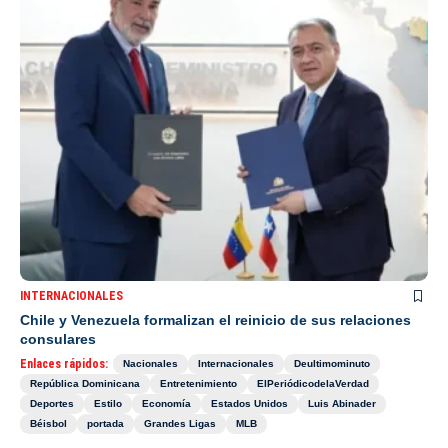
INTERNACIONALES
Chile y Venezuela formalizan el reinicio de sus relaciones
consulares
Enlaces rápidos:
Nacionales
Internacionales
Deultimominuto
República Dominicana
Entretenimiento
ElPeriódicodelaVerdad
Deportes
Estilo
Economía
Estados Unidos
Luis Abinader
Béisbol
portada
Grandes Ligas
MLB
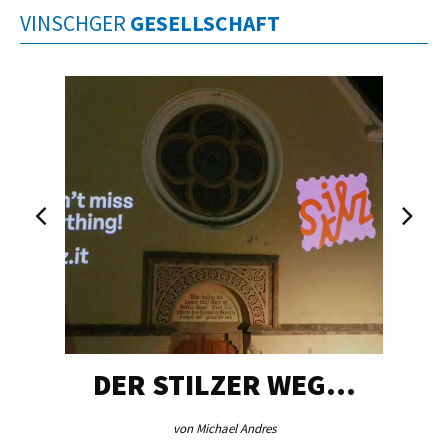
VINSCHGER
GESELLSCHAFT
DER STILZER WEG…
von Michael Andres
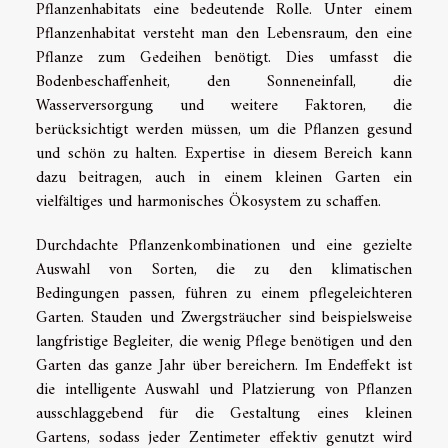
Pflanzenhabitats eine bedeutende Rolle. Unter einem
Pflanzenhabitat versteht man den Lebensraum, den eine
Pflanze zum Gedeihen benötigt. Dies umfasst die
Bodenbeschaffenheit, den Sonneneinfall, die
Wasserversorgung und weitere Faktoren, die
berücksichtigt werden müssen, um die Pflanzen gesund
und schön zu halten. Expertise in diesem Bereich kann
dazu beitragen, auch in einem kleinen Garten ein
vielfältiges und harmonisches Ökosystem zu schaffen.
Durchdachte Pflanzenkombinationen und eine gezielte
Auswahl von Sorten, die zu den klimatischen
Bedingungen passen, führen zu einem pflegeleichteren
Garten. Stauden und Zwergsträucher sind beispielsweise
langfristige Begleiter, die wenig Pflege benötigen und den
Garten das ganze Jahr über bereichern. Im Endeffekt ist
die intelligente Auswahl und Platzierung von Pflanzen
ausschlaggebend für die Gestaltung eines kleinen
Gartens, sodass jeder Zentimeter effektiv genutzt wird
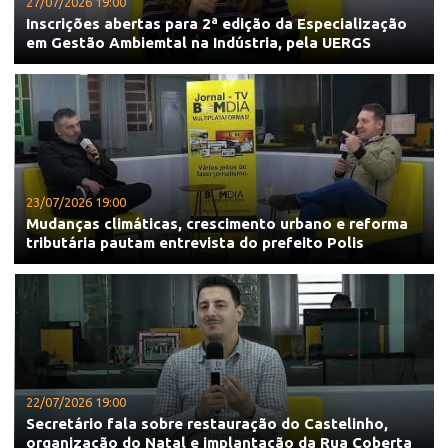
27/07/2026 19:00
Inscrições abertas para 2ª edição da Especialização
em Gestão Ambiemtal na Indústria, pela UERGS
23/07/2026 19:00
Mudanças climáticas, crescimento urbano e reforma
tributária pautam entrevista do prefeito Polis
22/07/2026 19:00
Secretário fala sobre restauração do Castelinho,
organização do Natal e implantação da Rua Coberta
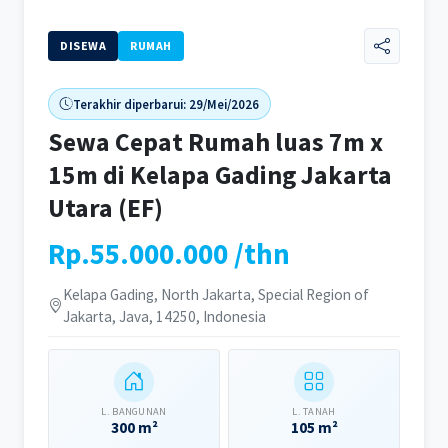
DISEWA
RUMAH
Terakhir diperbarui: 29/Mei/2026
Sewa Cepat Rumah luas 7m x
15m di Kelapa Gading Jakarta
Utara (EF)
Rp.55.000.000 /thn
Kelapa Gading, North Jakarta, Special Region of
Jakarta, Java, 14250, Indonesia
L. BANGUNAN
L. TANAH
300 m²
105 m²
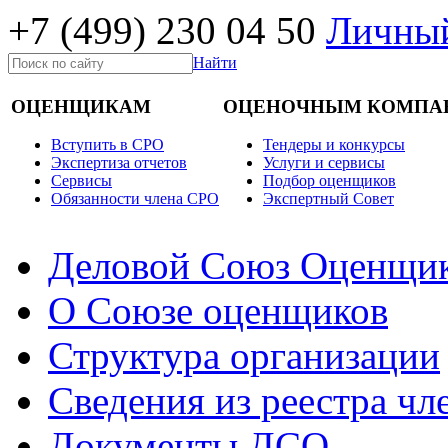
+7 (499)
230 04 50
Личный
Найти
ОЦЕНЩИКАМ
ОЦЕНОЧНЫМ КОМПА
Вступить в СРО
Тендеры и конкурсы
Экспертиза отчетов
Услуги и сервисы
Cервисы
Подбор оценщиков
Обязанности члена СРО
Экспертный Совет
Деловой Союз Оценщи
О Союзе оценщиков
Структура организации
Сведения из реестра ч
Документы ДСО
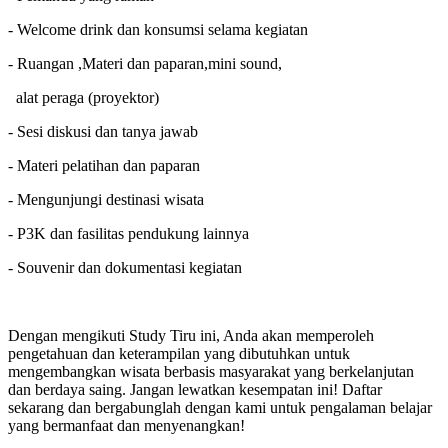
- Welcome drink dan konsumsi selama kegiatan
- Ruangan ,Materi dan paparan,mini sound,
alat peraga (proyektor)
- Sesi diskusi dan tanya jawab
- Materi pelatihan dan paparan
- Mengunjungi destinasi wisata
- P3K dan fasilitas pendukung lainnya
- Souvenir dan dokumentasi kegiatan
Dengan mengikuti Study Tiru ini, Anda akan memperoleh
pengetahuan dan keterampilan yang dibutuhkan untuk
mengembangkan wisata berbasis masyarakat yang berkelanjutan
dan berdaya saing. Jangan lewatkan kesempatan ini! Daftar
sekarang dan bergabunglah dengan kami untuk pengalaman belajar
yang bermanfaat dan menyenangkan!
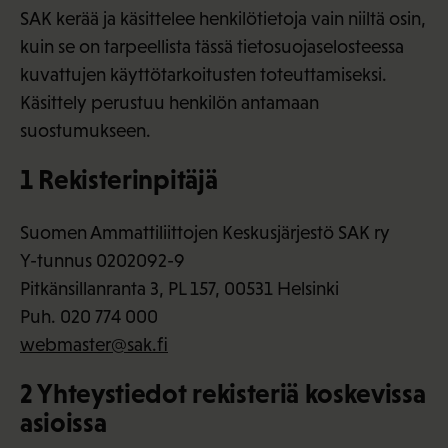
SAK kerää ja käsittelee henkilötietoja vain niiltä osin,
kuin se on tarpeellista tässä tietosuojaselosteessa
kuvattujen käyttötarkoitusten toteuttamiseksi.
Käsittely perustuu henkilön antamaan
suostumukseen.
1 Rekisterinpitäjä
Suomen Ammattiliittojen Keskusjärjestö SAK ry
Y-tunnus 0202092-9
Pitkänsillanranta 3, PL 157, 00531 Helsinki
Puh. 020 774 000
webmaster@sak.fi
2 Yhteystiedot rekisteriä koskevissa
asioissa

+++

WHAT IS REQUIRED →
Copy out every line from the material above in which the word "paparan" appears.

EXERCISE RESULT →
- Ruangan ,Materi dan paparan,mini sound,
- Materi pelatihan dan paparan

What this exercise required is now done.